**What the task asks:**
After reading the data, copy it out in full and exactly.

····················

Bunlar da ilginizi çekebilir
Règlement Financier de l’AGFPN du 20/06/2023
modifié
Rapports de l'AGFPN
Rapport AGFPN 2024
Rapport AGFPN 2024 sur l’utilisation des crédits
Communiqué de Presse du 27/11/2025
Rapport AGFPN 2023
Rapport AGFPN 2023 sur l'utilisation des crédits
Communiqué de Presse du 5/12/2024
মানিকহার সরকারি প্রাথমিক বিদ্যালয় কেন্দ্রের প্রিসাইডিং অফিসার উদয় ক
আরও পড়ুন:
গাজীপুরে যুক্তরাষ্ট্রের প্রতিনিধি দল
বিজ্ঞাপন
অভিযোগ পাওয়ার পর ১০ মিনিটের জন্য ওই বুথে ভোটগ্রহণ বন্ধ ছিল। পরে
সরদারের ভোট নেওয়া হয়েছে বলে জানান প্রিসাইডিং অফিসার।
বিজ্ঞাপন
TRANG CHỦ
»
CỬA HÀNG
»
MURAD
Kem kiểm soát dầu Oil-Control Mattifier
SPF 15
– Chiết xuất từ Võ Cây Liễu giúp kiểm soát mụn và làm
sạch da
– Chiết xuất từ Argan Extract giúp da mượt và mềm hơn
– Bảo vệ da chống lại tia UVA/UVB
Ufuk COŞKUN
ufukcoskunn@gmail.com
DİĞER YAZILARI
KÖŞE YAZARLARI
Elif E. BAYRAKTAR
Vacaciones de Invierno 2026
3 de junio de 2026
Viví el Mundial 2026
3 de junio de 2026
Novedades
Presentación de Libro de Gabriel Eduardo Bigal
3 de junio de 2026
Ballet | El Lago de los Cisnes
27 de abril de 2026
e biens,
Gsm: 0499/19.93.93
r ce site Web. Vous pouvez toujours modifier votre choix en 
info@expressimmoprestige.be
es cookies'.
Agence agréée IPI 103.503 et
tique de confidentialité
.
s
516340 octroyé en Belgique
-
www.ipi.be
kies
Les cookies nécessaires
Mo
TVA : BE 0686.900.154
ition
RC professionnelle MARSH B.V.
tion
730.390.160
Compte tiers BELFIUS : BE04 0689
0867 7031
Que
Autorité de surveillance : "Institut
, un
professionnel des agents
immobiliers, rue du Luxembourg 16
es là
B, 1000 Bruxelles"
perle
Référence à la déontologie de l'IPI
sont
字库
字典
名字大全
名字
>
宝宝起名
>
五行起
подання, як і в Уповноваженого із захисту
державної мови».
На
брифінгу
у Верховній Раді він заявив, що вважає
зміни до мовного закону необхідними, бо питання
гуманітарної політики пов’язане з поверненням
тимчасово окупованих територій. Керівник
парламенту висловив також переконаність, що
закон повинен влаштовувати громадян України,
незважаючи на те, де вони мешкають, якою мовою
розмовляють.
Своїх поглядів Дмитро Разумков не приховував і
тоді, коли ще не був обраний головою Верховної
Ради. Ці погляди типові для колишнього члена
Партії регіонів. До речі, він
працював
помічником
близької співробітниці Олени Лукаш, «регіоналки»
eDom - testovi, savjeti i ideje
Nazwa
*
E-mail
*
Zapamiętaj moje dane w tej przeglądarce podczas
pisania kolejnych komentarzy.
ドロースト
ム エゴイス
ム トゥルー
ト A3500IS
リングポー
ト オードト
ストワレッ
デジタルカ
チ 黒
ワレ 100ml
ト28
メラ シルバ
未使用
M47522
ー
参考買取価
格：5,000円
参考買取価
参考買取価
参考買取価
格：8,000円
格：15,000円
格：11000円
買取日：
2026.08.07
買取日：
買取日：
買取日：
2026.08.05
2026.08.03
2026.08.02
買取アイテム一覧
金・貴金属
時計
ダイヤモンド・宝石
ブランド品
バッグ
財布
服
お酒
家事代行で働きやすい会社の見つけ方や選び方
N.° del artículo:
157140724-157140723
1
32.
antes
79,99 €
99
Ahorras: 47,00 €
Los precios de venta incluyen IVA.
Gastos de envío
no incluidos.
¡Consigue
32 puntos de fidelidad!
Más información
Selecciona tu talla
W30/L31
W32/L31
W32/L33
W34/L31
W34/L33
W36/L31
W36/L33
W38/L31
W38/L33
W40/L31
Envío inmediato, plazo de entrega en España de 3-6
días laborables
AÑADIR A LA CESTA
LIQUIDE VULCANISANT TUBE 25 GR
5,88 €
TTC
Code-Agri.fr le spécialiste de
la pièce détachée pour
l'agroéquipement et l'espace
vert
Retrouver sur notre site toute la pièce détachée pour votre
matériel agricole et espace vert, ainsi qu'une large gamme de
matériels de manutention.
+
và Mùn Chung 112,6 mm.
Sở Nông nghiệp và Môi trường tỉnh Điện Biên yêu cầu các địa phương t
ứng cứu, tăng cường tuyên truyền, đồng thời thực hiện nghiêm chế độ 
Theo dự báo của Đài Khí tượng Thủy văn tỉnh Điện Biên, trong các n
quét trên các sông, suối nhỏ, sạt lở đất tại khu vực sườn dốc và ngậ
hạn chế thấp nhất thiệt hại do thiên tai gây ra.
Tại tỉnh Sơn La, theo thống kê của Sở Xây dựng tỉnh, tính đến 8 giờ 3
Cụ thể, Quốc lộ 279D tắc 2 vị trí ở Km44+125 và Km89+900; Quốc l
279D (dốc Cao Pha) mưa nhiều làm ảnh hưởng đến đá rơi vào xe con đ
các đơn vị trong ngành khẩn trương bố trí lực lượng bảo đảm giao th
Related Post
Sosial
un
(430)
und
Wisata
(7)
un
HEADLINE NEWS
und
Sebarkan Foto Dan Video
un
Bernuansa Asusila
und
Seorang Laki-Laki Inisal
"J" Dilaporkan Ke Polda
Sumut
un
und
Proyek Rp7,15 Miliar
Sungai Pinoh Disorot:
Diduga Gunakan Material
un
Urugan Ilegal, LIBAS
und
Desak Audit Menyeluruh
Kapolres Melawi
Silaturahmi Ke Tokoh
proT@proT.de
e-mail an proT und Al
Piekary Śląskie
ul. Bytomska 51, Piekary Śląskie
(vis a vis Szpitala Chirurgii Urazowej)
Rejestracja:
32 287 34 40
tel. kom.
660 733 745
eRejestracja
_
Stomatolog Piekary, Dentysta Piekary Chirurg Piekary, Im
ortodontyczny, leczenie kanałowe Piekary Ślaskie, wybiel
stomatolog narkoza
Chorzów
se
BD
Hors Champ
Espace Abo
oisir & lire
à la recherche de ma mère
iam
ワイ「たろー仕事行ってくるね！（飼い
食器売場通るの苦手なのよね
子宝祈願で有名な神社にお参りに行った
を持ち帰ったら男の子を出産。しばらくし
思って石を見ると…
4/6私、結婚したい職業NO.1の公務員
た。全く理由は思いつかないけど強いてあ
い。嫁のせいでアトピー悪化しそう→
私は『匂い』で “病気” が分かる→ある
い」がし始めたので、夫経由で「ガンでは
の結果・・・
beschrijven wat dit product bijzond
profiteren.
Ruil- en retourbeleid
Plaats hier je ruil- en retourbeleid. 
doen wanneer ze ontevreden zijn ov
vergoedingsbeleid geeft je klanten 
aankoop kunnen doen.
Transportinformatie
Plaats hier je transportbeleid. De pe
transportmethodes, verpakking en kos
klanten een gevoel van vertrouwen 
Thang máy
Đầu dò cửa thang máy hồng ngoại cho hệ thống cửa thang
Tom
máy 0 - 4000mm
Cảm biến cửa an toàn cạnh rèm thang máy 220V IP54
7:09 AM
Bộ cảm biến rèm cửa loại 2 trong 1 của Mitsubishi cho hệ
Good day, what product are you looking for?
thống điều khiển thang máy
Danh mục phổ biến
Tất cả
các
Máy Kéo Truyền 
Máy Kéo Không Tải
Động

····················

**Solution to the problem:**
Bunlar da ilginizi çekebilir
Règlement Financier de l’AGFPN du 20/06/2023
modifié
Rapports de l'AGFPN
Rapport AGFPN 2024
Rapport AGFPN 2024 sur l’utilisation des crédits
Communiqué de Presse du 27/11/2025
Rapport AGFPN 2023
Rapport AGFPN 2023 sur l'utilisation des crédits
Communiqué de Presse du 5/12/2024
মানিকহার সরকারি প্রাথমিক বিদ্যালয় কেন্দ্রের প্রিসাইডিং অফিসার উদয় ক
আরও পড়ুন:
গাজীপুরে যুক্তরাষ্ট্রের প্রতিনিধি দল
বিজ্ঞাপন
অভিযোগ পাওয়ার পর ১০ মিনিটের জন্য ওই বুথে ভোটগ্রহণ বন্ধ ছিল। পরে
সরদারের ভোট নেওয়া হয়েছে বলে জানান প্রিসাইডিং অফিসার।
বিজ্ঞাপন
TRANG CHỦ
»
CỬA HÀNG
»
MURAD
Kem kiểm soát dầu Oil-Control Mattifier
SPF 15
– Chiết xuất từ Võ Cây Liễu giúp kiểm soát mụn và làm
sạch da
– Chiết xuất từ Argan Extract giúp da mượt và mềm hơn
– Bảo vệ da chống lại tia UVA/UVB
Ufuk COŞKUN
ufukcoskunn@gmail.com
DİĞER YAZILARI
KÖŞE YAZARLARI
Elif E. BAYRAKTAR
Vacaciones de Invierno 2026
3 de junio de 2026
Viví el Mundial 2026
3 de junio de 2026
Novedades
Presentación de Libro de Gabriel Eduardo Bigal
3 de junio de 2026
Ballet | El Lago de los Cisnes
27 de abril de 2026
e biens,
Gsm: 0499/19.93.93
r ce site Web. Vous pouvez toujours modifier votre choix en 
info@expressimmoprestige.be
es cookies'.
Agence agréée IPI 103.503 et
tique de confidentialité
.
s
516340 octroyé en Belgique
-
www.ipi.be
kies
Les cookies nécessaires
Mo
TVA : BE 0686.900.154
ition
RC professionnelle MARSH B.V.
tion
730.390.160
Compte tiers BELFIUS : BE04 0689
0867 7031
Que
Autorité de surveillance : "Institut
, un
professionnel des agents
immobiliers, rue du Luxembourg 16
es là
B, 1000 Bruxelles"
perle
Référence à la déontologie de l'IPI
sont
字库
字典
名字大全
名字
>
宝宝起名
>
五行起
подання, як і в Уповноваженого із захисту
державної мови».
На
брифінгу
у Верховній Раді він заявив, що вважає
зміни до мовного закону необхідними, бо питання
гуманітарної політики пов’язане з поверненням
тимчасово окупованих територій. Керівник
парламенту висловив також переконаність, що
закон повинен влаштовувати громадян України,
незважаючи на те, де вони мешкають, якою мовою
розмовляють.
Своїх поглядів Дмитро Разумков не приховував і
тоді, коли ще не був обраний головою Верховної
Ради. Ці погляди типові для колишнього члена
Партії регіонів. До речі, він
працював
помічником
близької співробітниці Олени Лукаш, «регіоналки»
eDom - testovi, savjeti i ideje
Nazwa
*
E-mail
*
Zapamiętaj moje dane w tej przeglądarce podczas
pisania kolejnych komentarzy.
ドロースト
ム エゴイス
ム トゥルー
ト A3500IS
リングポー
ト オードト
ストワレッ
デジタルカ
チ 黒
ワレ 100ml
ト28
メラ シルバ
未使用
M47522
ー
参考買取価
格：5,000円
参考買取価
参考買取価
参考買取価
格：8,000円
格：15,000円
格：11000円
買取日：
2026.08.07
買取日：
買取日：
買取日：
2026.08.05
2026.08.03
2026.08.02
買取アイテム一覧
金・貴金属
時計
ダイヤモンド・宝石
ブランド品
バッグ
財布
服
お酒
家事代行で働きやすい会社の見つけ方や選び方
N.° del artículo:
157140724-157140723
1
32.
antes
79,99 €
99
Ahorras: 47,00 €
Los precios de venta incluyen IVA.
Gastos de envío
no incluidos.
¡Consigue
32 puntos de fidelidad!
Más información
Selecciona tu talla
W30/L31
W32/L31
W32/L33
W34/L31
W34/L33
W36/L31
W36/L33
W38/L31
W38/L33
W40/L31
Envío inmediato, plazo de entrega en España de 3-6
días laborables
AÑADIR A LA CESTA
LIQUIDE VULCANISANT TUBE 25 GR
5,88 €
TTC
Code-Agri.fr le spécialiste de
la pièce détachée pour
l'agroéquipement et l'espace
vert
Retrouver sur notre site toute la pièce détachée pour votre
matériel agricole et espace vert, ainsi qu'une large gamme de
matériels de manutention.
+
và Mùn Chung 112,6 mm.
Sở Nông nghiệp và Môi trường tỉnh Điện Biên yêu cầu các địa phương t
ứng cứu, tăng cường tuyên truyền, đồng thời thực hiện nghiêm chế độ 
Theo dự báo của Đài Khí tượng Thủy văn tỉnh Điện Biên, trong các n
quét trên các sông, suối nhỏ, sạt lở đất tại khu vực sườn dốc và ngậ
hạn chế thấp nhất thiệt hại do thiên tai gây ra.
Tại tỉnh Sơn La, theo thống kê của Sở Xây dựng tỉnh, tính đến 8 giờ 3
Cụ thể, Quốc lộ 279D tắc 2 vị trí ở Km44+125 và Km89+900; Quốc l
279D (dốc Cao Pha) mưa nhiều làm ảnh hưởng đến đá rơi vào xe con đ
các đơn vị trong ngành khẩn trương bố trí lực lượng bảo đảm giao th
Related Post
Sosial
un
(430)
und
Wisata
(7)
un
HEADLINE NEWS
und
Sebarkan Foto Dan Video
un
Bernuansa Asusila
und
Seorang Laki-Laki Inisal
"J" Dilaporkan Ke Polda
Sumut
un
und
Proyek Rp7,15 Miliar
Sungai Pinoh Disorot:
Diduga Gunakan Material
un
Urugan Ilegal, LIBAS
und
Desak Audit Menyeluruh
Kapolres Melawi
Silaturahmi Ke Tokoh
proT@proT.de
e-mail an proT und Al
Piekary Śląskie
ul. Bytomska 51, Piekary Śląskie
(vis a vis Szpitala Chirurgii Urazowej)
Rejestracja:
32 287 34 40
tel. kom.
660 733 745
eRejestracja
_
Stomatolog Piekary, Dentysta Piekary Chirurg Piekary, Im
ortodontyczny, leczenie kanałowe Piekary Ślaskie, wybiel
stomatolog narkoza
Chorzów
se
BD
Hors Champ
Espace Abo
oisir & lire
à la recherche de ma mère
iam
ワイ「たろー仕事行ってくるね！（飼い
食器売場通るの苦手なのよね
子宝祈願で有名な神社にお参りに行った
を持ち帰ったら男の子を出産。しばらくし
思って石を見ると…
4/6私、結婚したい職業NO.1の公務員
た。全く理由は思いつかないけど強いてあ
い。嫁のせいでアトピー悪化しそう→
私は『匂い』で “病気” が分かる→ある
い」がし始めたので、夫経由で「ガンでは
の結果・・・
beschrijven wat dit product bijzond
profiteren.
Ruil- en retourbeleid
Plaats hier je ruil- en retourbeleid. 
doen wanneer ze ontevreden zijn ov
vergoedingsbeleid geeft je klanten 
aankoop kunnen doen.
Transportinformatie
Plaats hier je transportbeleid. De pe
transportmethodes, verpakking en kos
klanten een gevoel van vertrouwen 
Thang máy
Đầu dò cửa thang máy hồng ngoại cho hệ thống cửa thang
Tom
máy 0 - 4000mm
Cảm biến cửa an toàn cạnh rèm thang máy 220V IP54
7:09 AM
Bộ cảm biến rèm cửa loại 2 trong 1 của Mitsubishi cho hệ
Good day, what product are you looking for?
thống điều khiển thang máy
Danh mục phổ biến
Tất cả
các
Máy Kéo Truyền 
Máy Kéo Không Tải
Động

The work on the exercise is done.